*** Opening of The data ***
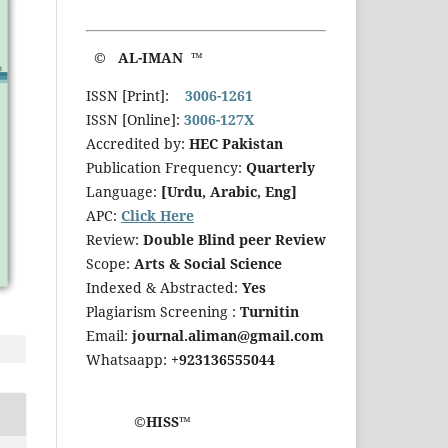
© AL-IMAN ™
ISSN [Print]:
3006-1261
ISSN [Online]:
3006-127X
Accredited by:
HEC Pakistan
Publication Frequency:
Quarterly
Language:
[Urdu, Arabic, Eng]
APC:
Click Here
Review:
Double Blind peer Review
Scope:
Arts & Social Science
Indexed & Abstracted:
Yes
Plagiarism Screening :
Turnitin
Email:
journal.aliman@gmail.com
Whatsaapp:
+923136555044
©HISS™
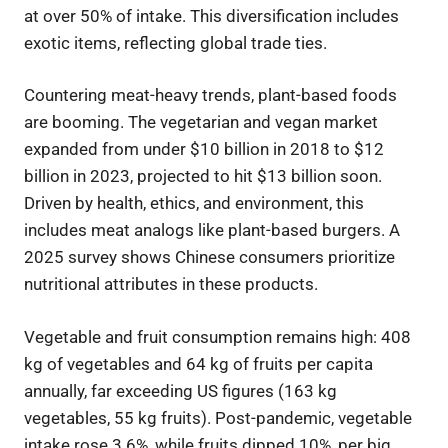
at over 50% of intake. This diversification includes
exotic items, reflecting global trade ties.
Countering meat-heavy trends, plant-based foods
are booming. The vegetarian and vegan market
expanded from under $10 billion in 2018 to $12
billion in 2023, projected to hit $13 billion soon.
Driven by health, ethics, and environment, this
includes meat analogs like plant-based burgers. A
2025 survey shows Chinese consumers prioritize
nutritional attributes in these products.
Vegetable and fruit consumption remains high: 408
kg of vegetables and 64 kg of fruits per capita
annually, far exceeding US figures (163 kg
vegetables, 55 kg fruits). Post-pandemic, vegetable
intake rose 3.6%, while fruits dipped 10%, per big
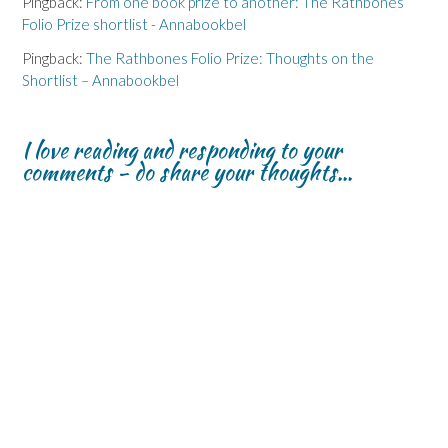
Pingback:
From one book prize to another: The Rathbones
Folio Prize shortlist - Annabookbel
Pingback:
The Rathbones Folio Prize: Thoughts on the
Shortlist – Annabookbel
I love reading and responding to your
comments - do share your thoughts...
*** Close of The data ***
Give back exactly the lines from the one containing "vegetables, 55 kg" through the last line above, both included, and none of the pictures.

vegetables, 55 kg fruits). Post-pandemic, vegetable
intake rose 3.6%, while fruits dipped 10%, per big
Pingback:
From one book prize to another: The Rathbones
Folio Prize shortlist - Annabookbel
Pingback:
The Rathbones Folio Prize: Thoughts on the
Shortlist – Annabookbel
I love reading and responding to your
comments - do share your thoughts...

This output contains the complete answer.